Appeal from the United States District Court
for the Southern District of California
Larry A. Burns, District Judge, Presiding
Submitted April 13, 2012 **
Pasadena, California
Before: SILVERMAN and RAWLINSON, Circuit Judges, and TUNHEIM,
District Judge.***
*
This disposition is not appropriate for publication and is not precedent
except as provided by 9th Cir. R. 36-3.
**
The panel unanimously concludes this case is suitable for decision
without oral argument. See Fed. R. App. P. 34(a)(2).
***
The Honorable John R. Tunheim, United States District Judge for the
District of Minnesota, sitting by designation.
Jesse Benuto appeals his jury conviction and sentencing for importation of
marijuana, in violation of 21 U.S.C. §§ 952 and 960, and possession of marijuana
with intent to distribute, in violation of 21 U.S.C. § 841(a).
I.
Benuto contends that the prosecutor’s structural comments during closing
argument warrant reversal. When reviewing for prosecutorial misconduct, an
appellate court considers in the context of the entire trial “whether it is more
probable than not that the prosecutor’s conduct materially affected the fairness of
the trial.” United States v. McKoy, 771 F.2d 1207, 1212 (9th Cir. 1985).

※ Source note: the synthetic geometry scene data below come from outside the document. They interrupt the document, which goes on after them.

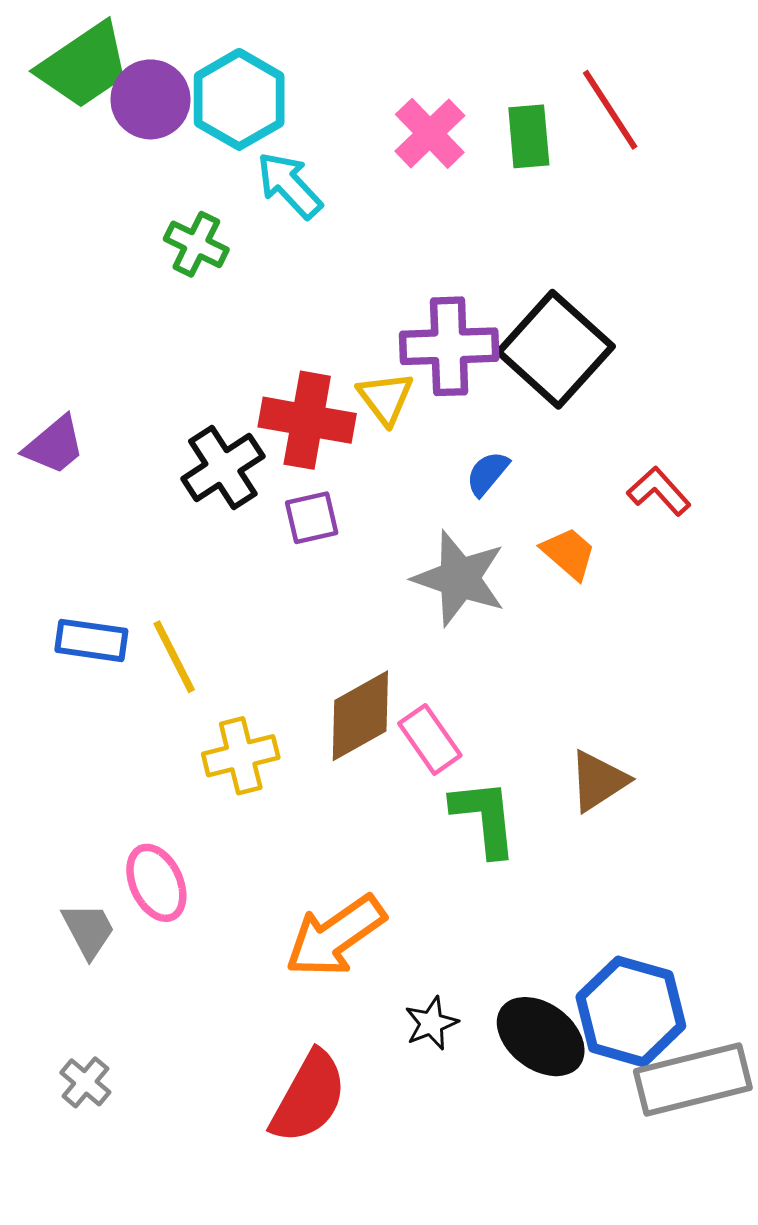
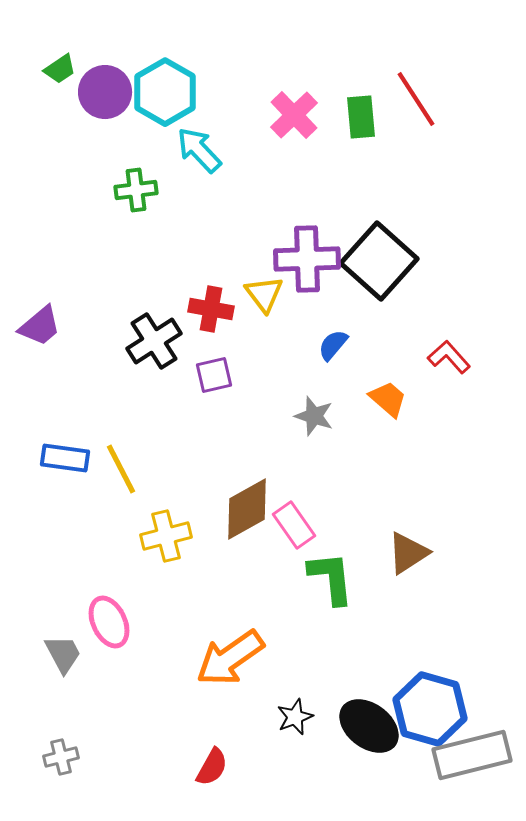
green trapezoid: (84, 65) -> (60, 69), size x0.5
green cross: (196, 244) -> (136, 190), turned -33
red cross: (307, 420) -> (211, 309), size x0.7
gray star: (459, 578) -> (314, 416), size x0.6
gray cross: (85, 1082) -> (61, 757), turned 36
red semicircle: (309, 1097) -> (212, 767), size x0.6

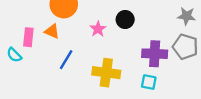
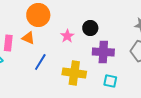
purple cross: (155, 54) -> (103, 52), moved

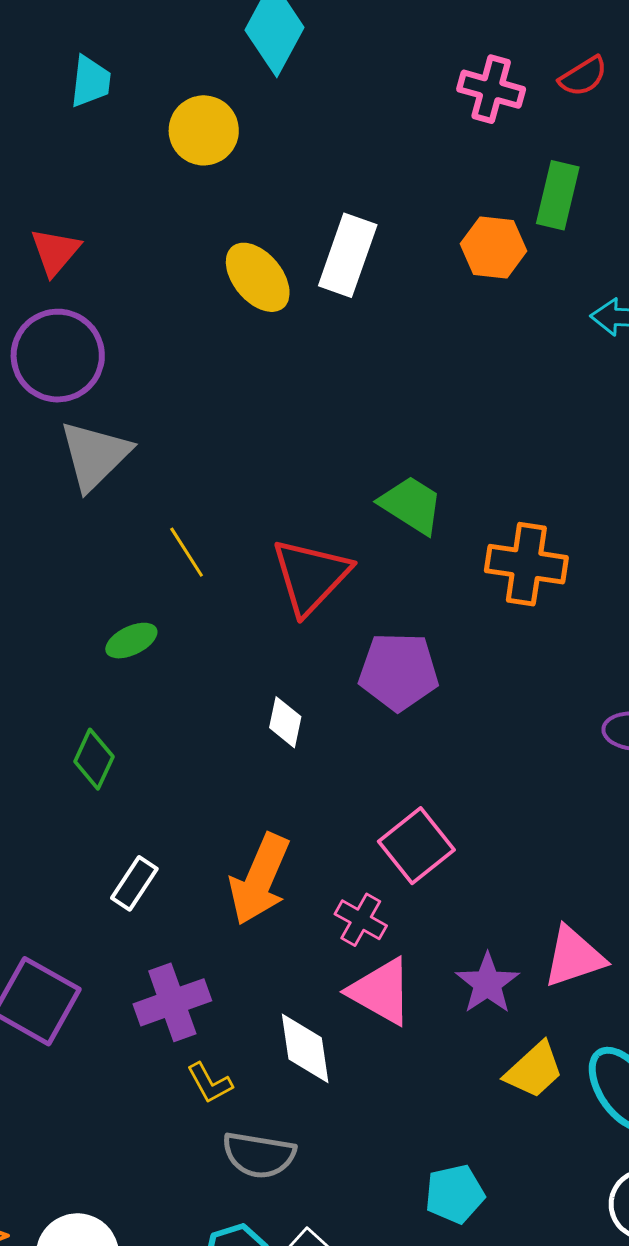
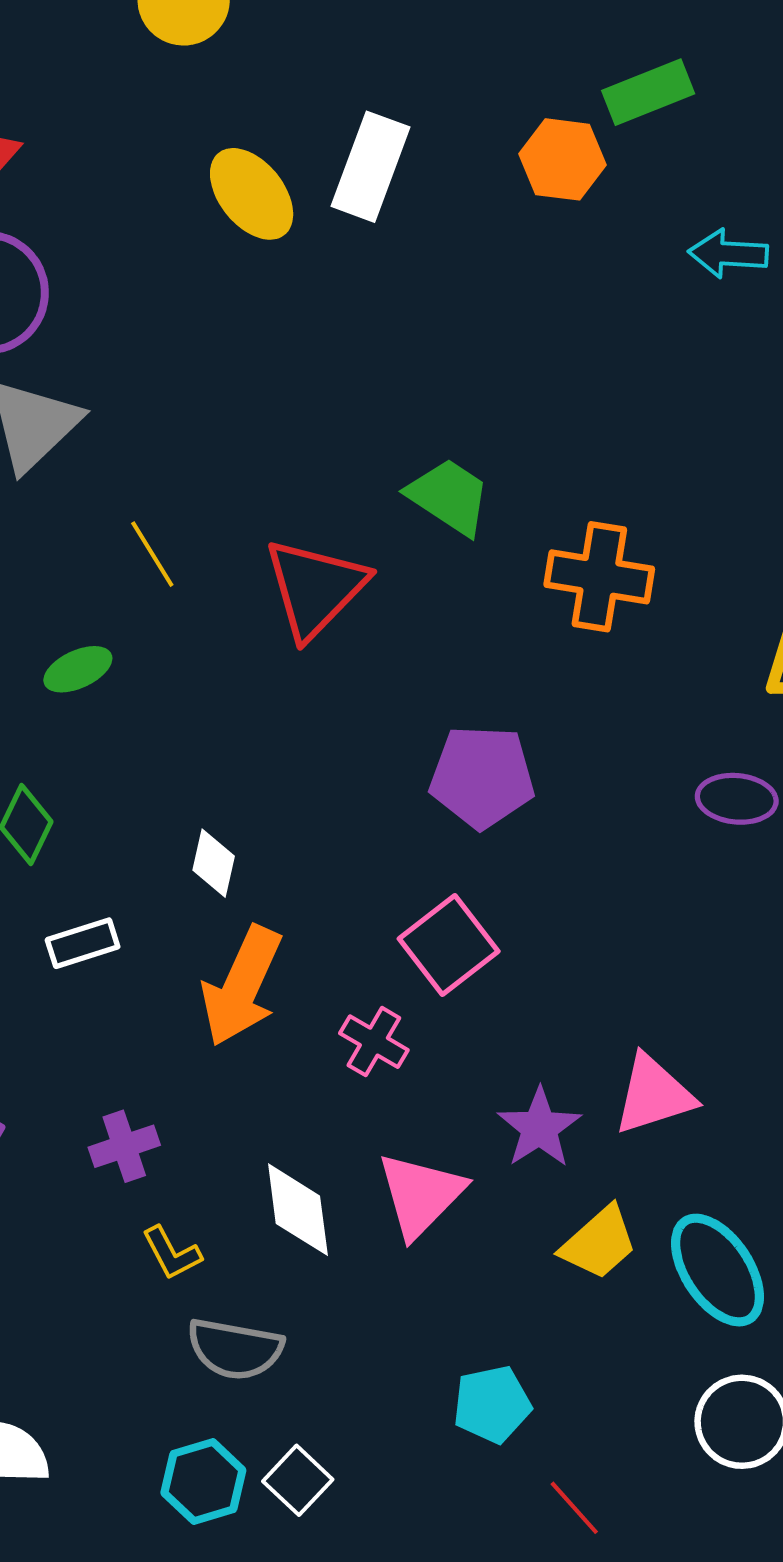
green rectangle: (558, 195) -> (648, 92), turned 54
purple pentagon: (399, 672) -> (482, 777), moved
white diamond: (285, 722) -> (214, 863), moved
white rectangle: (134, 883) -> (83, 943), moved, turned 38
pink triangle: (381, 992) -> (421, 1195), moved, turned 44
purple cross: (172, 1002) -> (124, 1146), size x0.7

Although generally testimony and argument regarding the structure and
operation of a drug trafficking organization is inadmissible where the defendant is
not charged with a conspiracy to import drugs, United States v. Vallejo, 237 F.3d
1008, 1012 (9th Cir.), amended 246 F.3d 1150 (9th Cir. 2001), it may be
admissible if the defendant introduces evidence that the prosecution did not
attempt to find the defendant’s fingerprints on the drugs, United States v. Pineda
Torres, 287 F.3d 860, 865 (9th Cir. 2002). Because Benuto’s counsel introduced
evidence about the absence of fingerprint analysis, Vallejo’s prohibition on
structure testimony and argument is inapplicable.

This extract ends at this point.